Quel est le rôle des parents et des aînés dans l'acceptation des outils numériques ?
Leur rôle est déterminant. Dans plusieurs communautés, les aînés ont exprimé des préoccupations légitimes sur le temps d'écran et la perte potentielle de transmission des savoirs traditionnels. Les programmes qui réussissent le mieux sont ceux qui associent explicitement les aînés dès la conception, par exemple en les invitant à documenter leurs connaissances via des outils numériques avec les jeunes. Cela transforme la technologie en pont intergénérationnel plutôt qu'en source de rupture.
Les jeunes du Nunavik ont-ils accès à des formations en programmation ou en cybersécurité ?
L'accès existe mais reste inégal selon les villages. Des camps d'été et des ateliers ponctuels couvrent les bases de la programmation, souvent via des plateformes visuelles comme Scratch pour les plus jeunes. La cybersécurité est un sujet plus récent, généralement abordé dans le cadre de la sensibilisation à la sécurité en ligne plutôt que comme discipline technique avancée. Le développement de parcours plus structurés en cybersécurité et en programmation avancée reste un chantier en construction pour les prochaines années.

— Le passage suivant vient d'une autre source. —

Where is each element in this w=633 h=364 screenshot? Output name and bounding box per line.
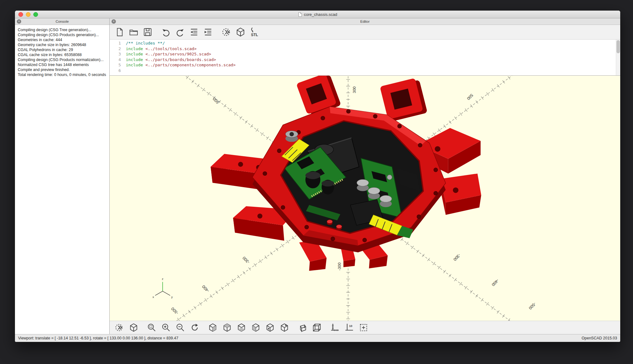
view-top-icon xyxy=(222,323,232,332)
export-stl-button[interactable]: STL xyxy=(249,26,260,38)
code-path: <../parts/servos/9025.scad> xyxy=(145,51,211,57)
axis-tick-label: -500 xyxy=(528,301,537,310)
axis-tick-label: -300 xyxy=(242,256,251,265)
zoom-in-button[interactable] xyxy=(161,322,171,333)
redo-button[interactable] xyxy=(174,26,186,38)
minimize-window-button[interactable] xyxy=(26,12,31,17)
orthogonal-button[interactable] xyxy=(312,322,322,333)
view-right-icon xyxy=(208,323,217,332)
editor-panel: × Editor xyxy=(110,18,620,334)
save-file-button[interactable] xyxy=(142,26,153,38)
view-front-button[interactable] xyxy=(265,322,275,333)
view-bottom-button[interactable] xyxy=(236,322,247,333)
axis-tick-label: 500 xyxy=(212,97,220,105)
indent-icon xyxy=(203,27,213,37)
code-keyword: include xyxy=(126,46,145,52)
view-left-button[interactable] xyxy=(250,322,261,333)
code-line: 3include <../parts/servos/9025.scad> xyxy=(110,51,620,57)
axis-tick-label: -400 xyxy=(491,278,500,287)
editor-toolbar: STL xyxy=(110,25,620,40)
open-file-button[interactable] xyxy=(128,26,139,38)
show-axes-button[interactable] xyxy=(330,322,340,333)
stl-label: STL xyxy=(251,33,258,37)
titlebar[interactable]: core_chassis.scad xyxy=(15,11,620,18)
view-right-button[interactable] xyxy=(207,322,218,333)
code-comment: /** includes **/ xyxy=(126,40,165,46)
preview-icon xyxy=(115,323,124,332)
code-scrollbar[interactable] xyxy=(616,40,620,75)
zoom-window-button[interactable] xyxy=(33,12,38,17)
perspective-button[interactable] xyxy=(297,322,308,333)
openscad-window: core_chassis.scad × Console Compiling de… xyxy=(15,10,621,342)
code-scrollbar-thumb[interactable] xyxy=(616,40,620,53)
preview-icon xyxy=(221,27,231,37)
console-log-line: Compile and preview finished. xyxy=(18,67,107,72)
traffic-lights xyxy=(18,11,38,18)
unindent-icon xyxy=(189,27,199,37)
document-icon xyxy=(298,12,302,17)
console-log-line: Normalized CSG tree has 1448 elements xyxy=(18,62,107,67)
axis-tick-label: -500 xyxy=(170,306,179,315)
console-header[interactable]: × Console xyxy=(15,18,109,25)
axis-tick-label: 500 xyxy=(466,93,474,101)
status-bar: Viewport: translate = [ -18.14 12.51 -6.… xyxy=(15,334,620,342)
editor-close-icon[interactable]: × xyxy=(112,19,116,24)
line-number: 5 xyxy=(110,62,121,68)
render-button[interactable] xyxy=(235,26,246,38)
render-button[interactable] xyxy=(128,322,139,333)
preview-button[interactable] xyxy=(221,26,232,38)
console-log-line: Geometries in cache: 444 xyxy=(18,37,107,42)
new-file-icon xyxy=(115,27,124,37)
axis-tick-label: -300 xyxy=(337,262,342,271)
3d-viewport[interactable]: 500 500 300 -300 -400 -500 -300 -400 -50… xyxy=(110,76,620,321)
console-log-line: Total rendering time: 0 hours, 0 minutes… xyxy=(18,72,107,77)
reset-view-button[interactable] xyxy=(189,322,200,333)
zoom-out-button[interactable] xyxy=(175,322,186,333)
console-close-icon[interactable]: × xyxy=(17,19,21,24)
view-bottom-icon xyxy=(237,323,246,332)
render-cube-icon xyxy=(236,27,245,37)
zoom-out-icon xyxy=(176,323,185,332)
code-keyword: include xyxy=(126,51,145,57)
axis-tick-label: 300 xyxy=(352,87,357,93)
code-editor[interactable]: 1/** includes **/ 2include <../tools/too… xyxy=(110,40,620,76)
unindent-button[interactable] xyxy=(188,26,200,38)
undo-button[interactable] xyxy=(160,26,172,38)
view-front-icon xyxy=(265,323,275,332)
console-log-line: Compiling design (CSG Products generatio… xyxy=(18,32,107,37)
app-version-text: OpenSCAD 2015.03 xyxy=(582,336,617,340)
console-log-line: Compiling design (CSG Products normaliza… xyxy=(18,57,107,62)
editor-header[interactable]: × Editor xyxy=(110,18,620,25)
triad-x-label: x xyxy=(153,295,154,299)
line-number: 4 xyxy=(110,57,121,63)
view-top-button[interactable] xyxy=(222,322,232,333)
window-title-text: core_chassis.scad xyxy=(304,12,337,17)
zoom-all-icon xyxy=(147,323,156,332)
new-file-button[interactable] xyxy=(114,26,125,38)
save-icon xyxy=(143,27,152,37)
render-cube-icon xyxy=(129,323,138,332)
show-scale-markers-button[interactable]: 10 xyxy=(344,322,355,333)
console-log-line: Geometry cache size in bytes: 2609648 xyxy=(18,42,107,47)
line-number: 3 xyxy=(110,51,121,57)
code-keyword: include xyxy=(126,62,145,68)
indent-button[interactable] xyxy=(202,26,214,38)
axis-tick-label: -300 xyxy=(452,253,461,262)
axis-tick-label: -400 xyxy=(201,284,210,293)
window-content: × Console Compiling design (CSG Tree gen… xyxy=(15,18,620,334)
close-window-button[interactable] xyxy=(18,12,23,17)
triad-y-label: y xyxy=(171,295,173,299)
console-log[interactable]: Compiling design (CSG Tree generation)..… xyxy=(15,25,109,334)
zoom-all-button[interactable] xyxy=(146,322,157,333)
show-axes-icon xyxy=(330,323,340,332)
console-log-line: Compiling design (CSG Tree generation)..… xyxy=(18,27,107,32)
console-log-line: CGAL Polyhedrons in cache: 29 xyxy=(18,47,107,52)
view-back-button[interactable] xyxy=(279,322,290,333)
code-keyword: include xyxy=(126,57,145,63)
view-back-icon xyxy=(280,323,289,332)
model-leg-mount xyxy=(441,173,481,215)
redo-icon xyxy=(175,27,185,37)
show-crosshairs-button[interactable] xyxy=(358,322,369,333)
preview-button[interactable] xyxy=(114,322,125,333)
code-path: <../tools/tools.scad> xyxy=(145,46,197,52)
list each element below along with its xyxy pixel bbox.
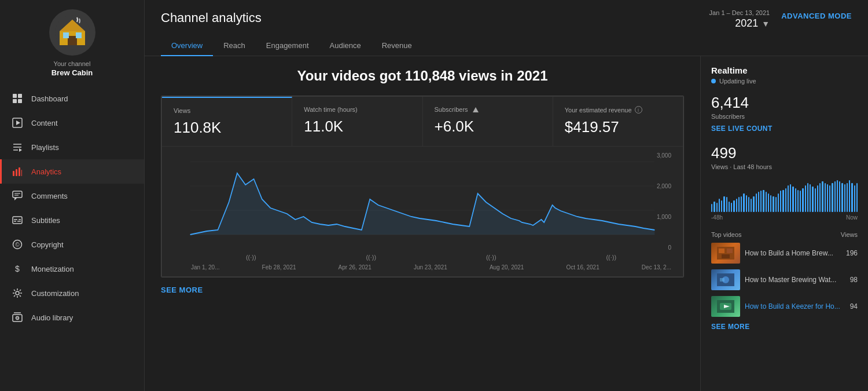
svg-rect-18 bbox=[19, 167, 20, 176]
content-area: Your videos got 110,848 views in 2021 Vi… bbox=[145, 56, 868, 391]
mini-bar-32 bbox=[790, 184, 791, 212]
mini-bar-51 bbox=[837, 180, 838, 212]
y-label-2000: 2,000 bbox=[657, 183, 671, 189]
subtitles-icon bbox=[12, 214, 23, 226]
y-label-1000: 1,000 bbox=[657, 214, 671, 220]
mini-bar-21 bbox=[763, 190, 764, 213]
top-video-item-2[interactable]: How to Master Brewing Wat... 98 bbox=[711, 269, 858, 290]
mini-bar-59 bbox=[856, 183, 858, 212]
realtime-see-more-button[interactable]: SEE MORE bbox=[711, 323, 858, 331]
metric-card-watchtime[interactable]: Watch time (hours) 11.0K bbox=[292, 97, 422, 146]
advanced-mode-button[interactable]: ADVANCED MODE bbox=[781, 12, 852, 20]
sidebar-item-analytics[interactable]: Analytics bbox=[0, 159, 144, 184]
mini-bar-42 bbox=[815, 188, 816, 212]
audio-library-icon bbox=[12, 312, 23, 323]
analytics-headline: Your videos got 110,848 views in 2021 bbox=[161, 68, 684, 84]
sidebar-item-subtitles[interactable]: Subtitles bbox=[0, 208, 144, 232]
svg-rect-52 bbox=[727, 249, 733, 253]
metric-label-watchtime: Watch time (hours) bbox=[304, 106, 410, 113]
chart-x-icons: ((·)) ((·)) ((·)) ((·)) bbox=[174, 254, 671, 261]
mini-bar-48 bbox=[829, 185, 830, 212]
x-label-5: Aug 20, 2021 bbox=[490, 264, 524, 271]
top-video-item-1[interactable]: How to Build a Home Brew... 196 bbox=[711, 243, 858, 264]
analytics-main: Your videos got 110,848 views in 2021 Vi… bbox=[145, 56, 700, 391]
x-label-7: Dec 13, 2... bbox=[642, 264, 671, 271]
mini-bar-27 bbox=[778, 193, 779, 212]
sidebar-item-playlists[interactable]: Playlists bbox=[0, 135, 144, 159]
svg-line-38 bbox=[20, 295, 21, 297]
mini-bar-43 bbox=[817, 185, 818, 212]
analytics-icon bbox=[12, 166, 23, 177]
svg-rect-17 bbox=[16, 169, 17, 176]
sidebar-item-comments[interactable]: Comments bbox=[0, 184, 144, 208]
metric-value-revenue: $419.57 bbox=[565, 118, 671, 136]
svg-rect-6 bbox=[13, 94, 17, 98]
video-title-1: How to Build a Home Brew... bbox=[745, 249, 839, 257]
chart-time-labels: -48h Now bbox=[711, 214, 858, 221]
monetization-label: Monetization bbox=[31, 265, 74, 273]
chart-x-labels: Jan 1, 20... Feb 28, 2021 Apr 26, 2021 J… bbox=[174, 261, 671, 271]
svg-point-32 bbox=[16, 291, 19, 295]
mini-bar-19 bbox=[758, 192, 759, 212]
metric-label-revenue: Your estimated revenue i bbox=[565, 106, 671, 114]
mini-bar-41 bbox=[812, 187, 813, 212]
video-views-3: 94 bbox=[850, 302, 858, 310]
see-live-count-button[interactable]: SEE LIVE COUNT bbox=[711, 125, 858, 133]
sidebar-item-copyright[interactable]: © Copyright bbox=[0, 232, 144, 257]
page-header: Channel analytics Jan 1 – Dec 13, 2021 2… bbox=[145, 0, 868, 30]
video-views-1: 196 bbox=[846, 249, 858, 257]
mini-bar-9 bbox=[733, 200, 734, 212]
mini-bar-56 bbox=[849, 180, 850, 212]
svg-rect-51 bbox=[719, 249, 724, 253]
sidebar-item-customization[interactable]: Customization bbox=[0, 281, 144, 305]
mini-bar-47 bbox=[827, 184, 828, 212]
x-label-4: Jun 23, 2021 bbox=[414, 264, 447, 271]
x-label-6: Oct 16, 2021 bbox=[566, 264, 599, 271]
tab-reach[interactable]: Reach bbox=[213, 35, 256, 56]
updating-live-label: Updating live bbox=[719, 78, 756, 85]
customization-label: Customization bbox=[31, 289, 79, 298]
date-range-dropdown-icon[interactable]: ▼ bbox=[762, 19, 770, 28]
views-col-label: Views bbox=[841, 231, 858, 238]
sidebar-item-dashboard[interactable]: Dashboard bbox=[0, 86, 144, 111]
mini-bar-26 bbox=[775, 197, 777, 212]
sidebar-nav: Dashboard Content Playlists bbox=[0, 86, 144, 330]
dashboard-icon bbox=[12, 93, 23, 104]
realtime-views-label: Views · Last 48 hours bbox=[711, 163, 858, 170]
tab-overview[interactable]: Overview bbox=[161, 35, 213, 56]
analytics-label: Analytics bbox=[31, 167, 61, 176]
metric-card-views[interactable]: Views 110.8K bbox=[162, 97, 292, 146]
svg-marker-11 bbox=[16, 120, 20, 125]
tab-revenue[interactable]: Revenue bbox=[372, 35, 422, 56]
mini-bar-29 bbox=[782, 190, 784, 213]
playlists-label: Playlists bbox=[31, 143, 59, 152]
sidebar-item-content[interactable]: Content bbox=[0, 111, 144, 135]
svg-rect-19 bbox=[21, 170, 22, 176]
chart-y-labels: 3,000 2,000 1,000 0 bbox=[657, 152, 671, 251]
metric-cards: Views 110.8K Watch time (hours) 11.0K bbox=[161, 96, 683, 147]
comments-label: Comments bbox=[31, 192, 68, 200]
video-title-2: How to Master Brewing Wat... bbox=[745, 276, 843, 284]
mini-bar-23 bbox=[768, 193, 769, 212]
mini-bar-46 bbox=[825, 183, 826, 212]
metric-card-subscribers[interactable]: Subscribers +6.0K bbox=[423, 97, 553, 146]
customization-icon bbox=[12, 287, 23, 299]
metric-label-subscribers: Subscribers bbox=[435, 106, 541, 113]
svg-rect-5 bbox=[76, 32, 82, 38]
playlists-icon bbox=[12, 141, 23, 153]
realtime-bar-chart bbox=[711, 177, 858, 212]
updating-live-status: Updating live bbox=[711, 78, 858, 85]
tab-audience[interactable]: Audience bbox=[319, 35, 372, 56]
metric-card-revenue[interactable]: Your estimated revenue i $419.57 bbox=[553, 97, 683, 146]
see-more-button[interactable]: SEE MORE bbox=[161, 286, 203, 294]
mini-bar-31 bbox=[788, 185, 789, 212]
tab-engagement[interactable]: Engagement bbox=[256, 35, 319, 56]
top-video-item-3[interactable]: How to Build a Keezer for Ho... 94 bbox=[711, 296, 858, 317]
audio-library-label: Audio library bbox=[31, 313, 73, 322]
video-title-3[interactable]: How to Build a Keezer for Ho... bbox=[745, 302, 843, 310]
sidebar-item-monetization[interactable]: $ Monetization bbox=[0, 257, 144, 281]
channel-avatar bbox=[49, 9, 95, 56]
sidebar-item-audio-library[interactable]: Audio library bbox=[0, 305, 144, 330]
mini-bar-18 bbox=[756, 193, 757, 212]
mini-bar-17 bbox=[753, 196, 754, 213]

Quels obstacles logistiques freinent le déploiement de matériel informatique en classe ?
Le transport et la réparation sont les deux obstacles principaux. Le matériel lourd ou volumineux doit être commandé pour la rotation maritime estivale, ce qui impose une planification budgétaire annuelle stricte. Quand un ordinateur tombe en panne, la réparation peut nécessiter l'envoi de la pièce au sud du Québec puis son retour, un processus qui peut prendre plusieurs semaines. Certaines écoles ont développé des compétences locales de dépannage de premier niveau pour limiter cette dépendance, mais les réparations complexes restent tributaires du sud.